Errors in tagging can have far-reaching consequences: they can, among other things, prevent embryonic stem cells from differentiating into the various tissues
The code name of a particularly important chemical tag involved in the control of the human genome is reminiscent of the name of the British Secret Service, but unlike the British Service, m6A's exploits may soon be exposed. In a new study published in the scientific journal Cell, a group of scientists led by Dr. Shraga Schwartz from the Department of Molecular Genetics at the Weizmann Institute of Science developed a way to reveal the distribution of m6A in the cell and decoded the genetic sequence that defines its location.
m6A was discovered almost 50 years ago, but until recently the tools to study it were limited. This tag actually controls the activity of messenger RNA molecules - transient molecules that transfer the recipe for protein production from the DNA to the cell's protein factories. The "m" in his name marks the chemical compound called "methyl group", which is attached to position number 6 of one of the building blocks of RNA - the nucleotide adenosine (A). This attachment will eventually lead to the breakdown of the RNA molecule and prevent the production of the relevant protein. Less than 1% of type A nucleotides in mammals are marked with this tag, but studies have shown that errors in marking can have far-reaching consequences: they can, among other things, prevent embryonic stem cells from differentiating into the various tissues or lead to leukemia.

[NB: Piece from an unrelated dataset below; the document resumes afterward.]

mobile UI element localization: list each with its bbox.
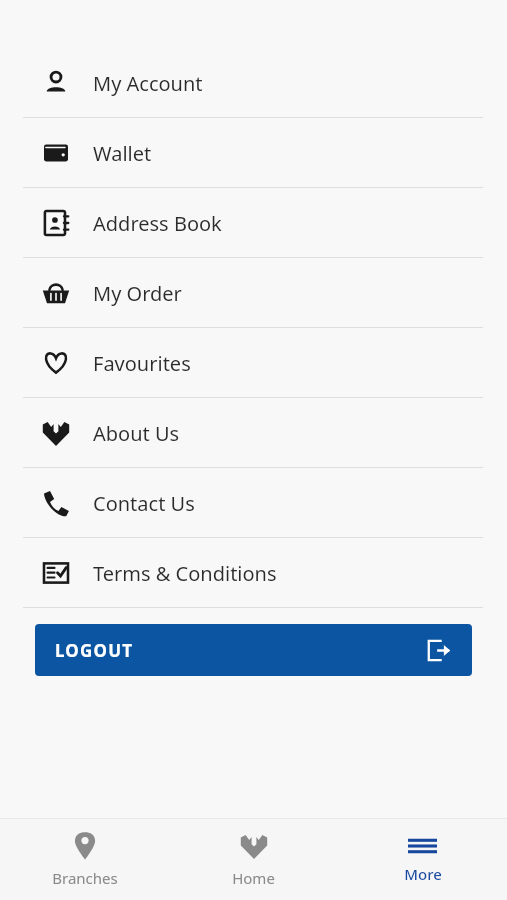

The existing methods for detecting m6A, which relied on its labeling with antibodies, made it possible to discover its presence, but not to measure its amount in one location or another. In the new study, the scientists developed a quantitative method that does not rely on antibodies and used for this purpose an enzyme that cuts the RNA molecule wherever the ACA nucleotide sequence appears. Previously, scientists discovered that when m6A attaches to the first A in this sequence, the enzyme cannot cut the RNA at that point. Based on this information, the scientists exposed RNA from yeast cells and mammalian cells to the enzyme, and using special algorithms conducted a sequence analysis of the RNA segments - the segments that were cut by the enzyme and those that were not.

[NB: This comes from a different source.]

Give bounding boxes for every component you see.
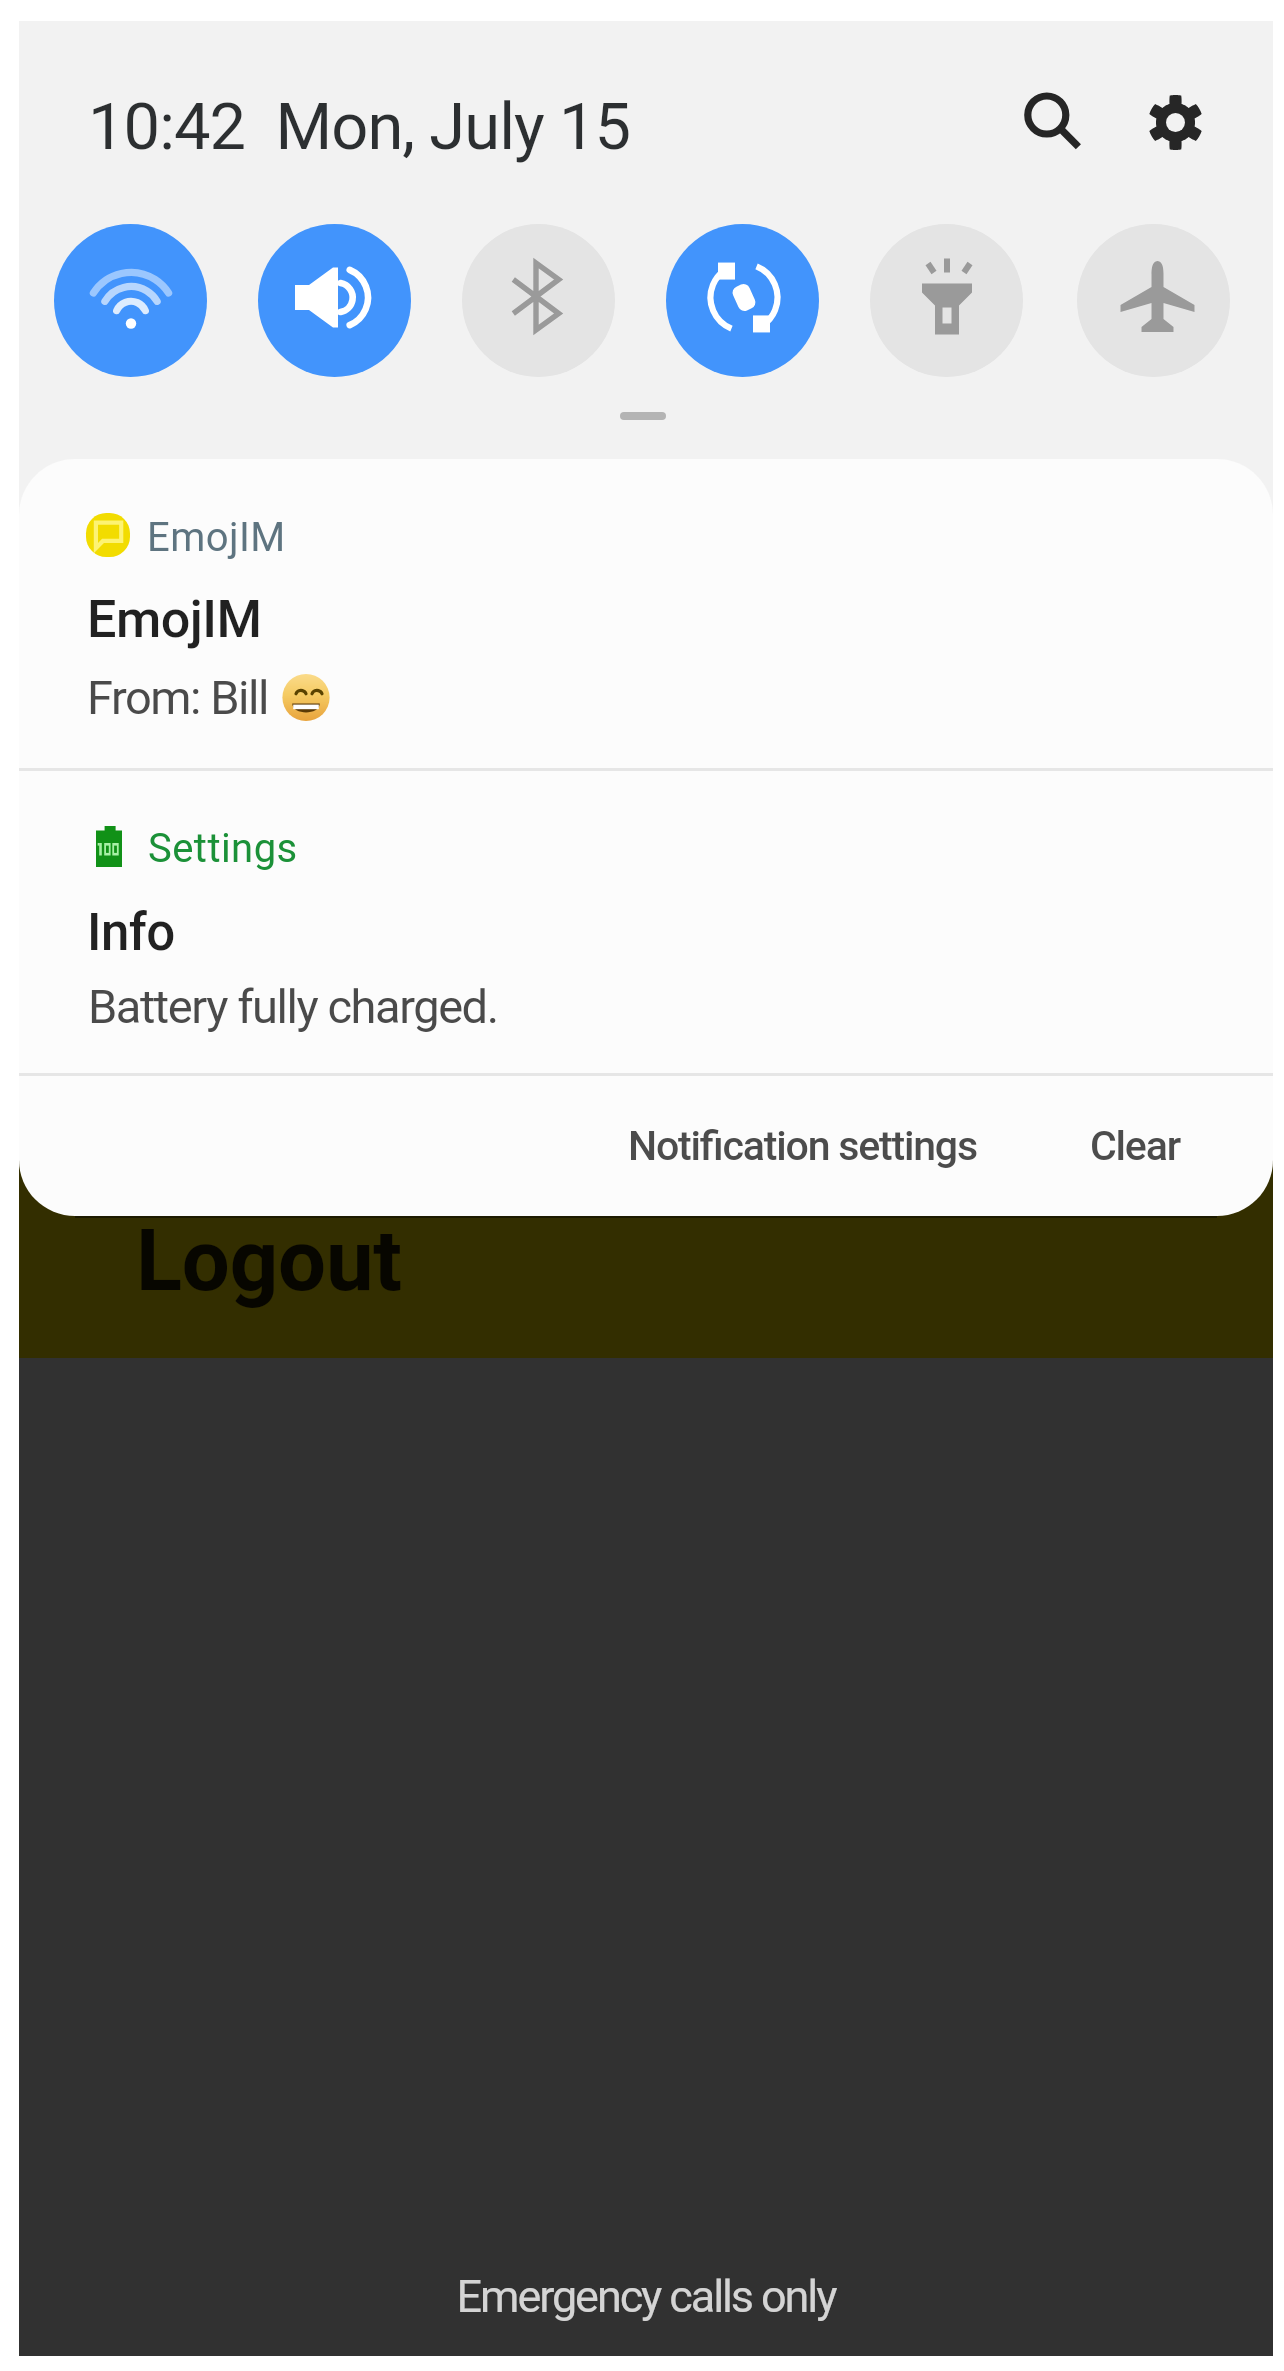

Following the analysis, a detailed map of m6A distribution was obtained: to which nucleotides of which RNA molecules does it attach and in what percentage of cases. Furthermore, the analysis allowed the scientists to learn how m6A "chooses" where to attach to the RNA molecule. The binding sites themselves, including the ACA sequence, were previously known, but since there are many more ACA sequences to which the tag does not bind than sequences to which it does bind, this was not enough to define them. In the new study, the scientists deciphered a longer genetic sequence that defines the attachment sites more precisely.
These findings will make it possible to investigate the role of m6A in disease states by determining its distribution in various physiological processes and comparing its location in healthy and diseased cells. When the function of m6A is better understood, it will be possible to start developing ways to fix it in cases where it goes wrong.
The research was led by Miguel Angel Garcia-Campos and Dr. Sharit Adelheit from Dr. Schwartz's laboratory. Dr. Mordechai Safra, Ran Shahar, Sergey Vyukov, Roni Winkler, Dr. Ronit Nir, Lior Lassman and Prof. Yaakov Hana from the Department of Molecular Genetics and Dr. Alexander Brandis from the Institute's Department of Life Science Research Infrastructures participated in the study, in collaboration with Ursula Toth and Prof. Walter Rossmann from the Medical University of Vienna.
Although RNA molecules, similar to DNA, apparently consist of only four building blocks, in practice about 200 building blocks for these molecules have been identified so far. The reason: chemical tags that stick to molecules and change them.